Selasa, 15 Oktober 2013

Yang Bersembunyi di Balik Pena

 
Ada yang senang bersembunyi. Dibalik penanya dibalik hatinya. Lembar demi lembar. Pena demi pena. Tinta demi tinta. Namun demikian ia tetap bersembunyi. Mungkin ia malu melakukan pengakuan atas kelemahannya. Atau mungkin ia tidak mau menyombongkan diri pada sesama. Ya begitulah persembunyiannya, dibalik pena.
Berharap ada manusia lain yang mengerti akan dirinya, ia menulis. Berharap tak ada yang tahu hatinya, ia menulis. Kata-kata rumit dapat menimbulkan pembaca tersesat dan lagi tak bisa menemukan persembunyiaannya. Ulang kita baca semakin tersesat nyata.
Mungkin ia hendak mengatakan bahwa ia ada, ia bersembunyi, dan ia tidak ingin ditemukan.
Kami baca tiap frasa. Kami dalami tiap makna. Hampir kami jumpai ia. Di hampir itu kami kehilangannya.

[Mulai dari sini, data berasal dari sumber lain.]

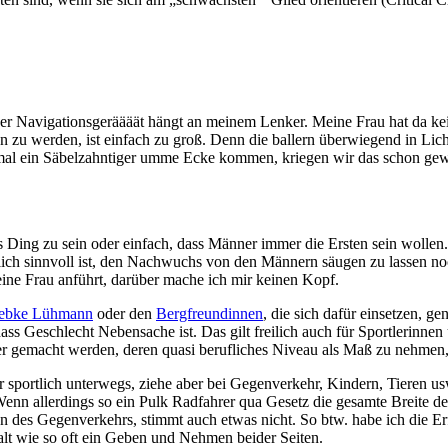
r Navigationsgeräääät hängt an meinem Lenker. Meine Frau hat da kei
zu werden, ist einfach zu groß. Denn die ballern überwiegend in Lic
 mal ein Säbelzahntiger umme Ecke kommen, kriegen wir das schon gew
s Ding zu sein oder einfach, dass Männer immer die Ersten sein wollen.
ch sinnvoll ist, den Nachwuchs von den Männern säugen zu lassen noc
eine Frau anführt, darüber mache ich mir keinen Kopf.
ebke Lühmann
oder den
Bergfreundinnen
, die sich dafür einsetzen, g
ss Geschlecht Nebensache ist. Das gilt freilich auch für Sportlerinnen
ehler gemacht werden, deren quasi berufliches Niveau als Maß zu nehm
er sportlich unterwegs, ziehe aber bei Gegenverkehr, Kindern, Tieren us
enn allerdings so ein Pulk Radfahrer qua Gesetz die gesamte Breite d
s Gegenverkehrs, stimmt auch etwas nicht. So btw. habe ich die Erfa
alt wie so oft ein Geben und Nehmen beider Seiten.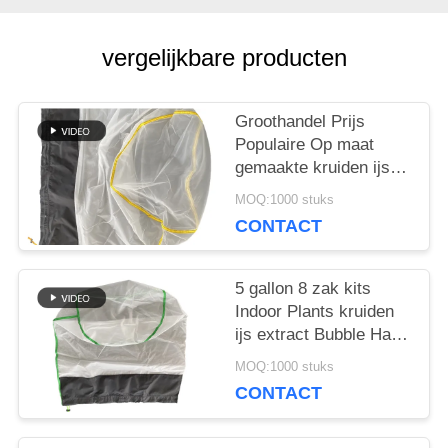
PRIVACY
vergelijkbare producten
POLICY
Groothandel Prijs
Populaire Op maat
gemaakte kruiden ijs
Extractie Alle nylon
MOQ:1000 stuks
Bubble Hash Bag
CONTACT
5 gallon 8 zak kits
Indoor Plants kruiden
ijs extract Bubble Hash
Bag
MOQ:1000 stuks
CONTACT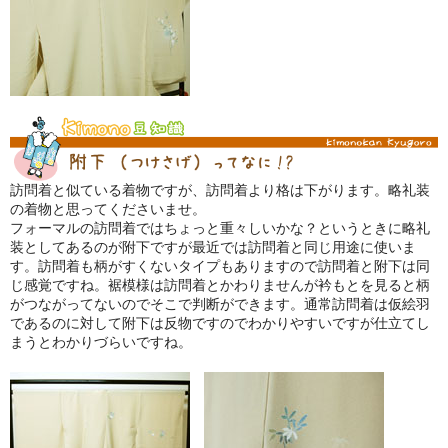
訪問着と似ている着物ですが、訪問着より格は下がります。略礼装
の着物と思ってくださいませ。
フォーマルの訪問着ではちょっと重々しいかな？というときに略礼
装としてあるのが附下ですが最近では訪問着と同じ用途に使いま
す。訪問着も柄がすくないタイプもありますので訪問着と附下は同
じ感覚ですね。裾模様は訪問着とかわりませんが衿もとを見ると柄
がつながってないのでそこで判断ができます。通常訪問着は仮絵羽
であるのに対して附下は反物ですのでわかりやすいですが仕立てし
まうとわかりづらいですね。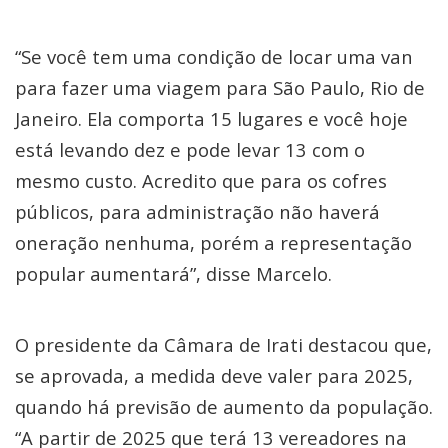
“Se você tem uma condição de locar uma van
para fazer uma viagem para São Paulo, Rio de
Janeiro. Ela comporta 15 lugares e você hoje
está levando dez e pode levar 13 com o
mesmo custo. Acredito que para os cofres
públicos, para administração não haverá
oneração nenhuma, porém a representação
popular aumentará”, disse Marcelo.
O presidente da Câmara de Irati destacou que,
se aprovada, a medida deve valer para 2025,
quando há previsão de aumento da população.
“A partir de 2025 que terá 13 vereadores na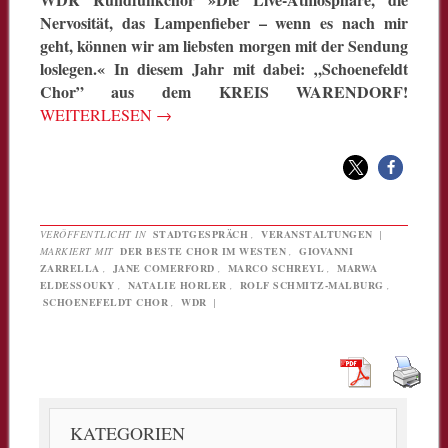
Nervosität, das Lampenfieber – wenn es nach mir
geht, können wir am liebsten morgen mit der Sendung
loslegen.« In diesem Jahr mit dabei: „Schoenefeldt
Chor” aus dem KREIS WARENDORF!
WEITERLESEN
→
VERÖFFENTLICHT IN
STADTGESPRÄCH
,
VERANSTALTUNGEN
|
MARKIERT MIT
DER BESTE CHOR IM WESTEN
,
GIOVANNI
ZARRELLA
,
JANE COMERFORD
,
MARCO SCHREYL
,
MARWA
ELDESSOUKY
,
NATALIE HORLER
,
ROLF SCHMITZ-MALBURG
,
SCHOENEFELDT CHOR
,
WDR
|
KATEGORIEN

                Wahai manusia yang bersembunyi di balik pena, keluarlah. Aku ingin kita bicara. Empat mata saja tanpa mata-mata. Kita debatkan kejujuran yang kau sembunyikan dalan barisan aksara. Kita pelajari tiap gaya dalam persembunyian aksara. Pasti akan menyenangkan.
Wahai yang bersembunyi dibalik pena, bicaralah, bicaralah pada pena. Yang telah siratkan pelajaran di tiap akhir tanda baca. Jujurlah sebenarnya anda terluka di persembunyian. Anda muak dengan semua omong-omong manusia. Anda bosan dengan keadaan yang penuh pembodohan. Dan anda cinta.cinta pada nona.
Buat surat gugatan untuk jiwa-jiwa yang tergugat duniawi. Layangkan protes akan mahalnya tinta, mahalnya harga, mahalnya citra. Keluarkan sindiran-sindiran yang membuat pembaca semakin tunduk bukan mengantuk. Buat surat cinta dan berilah nama nona dan anda.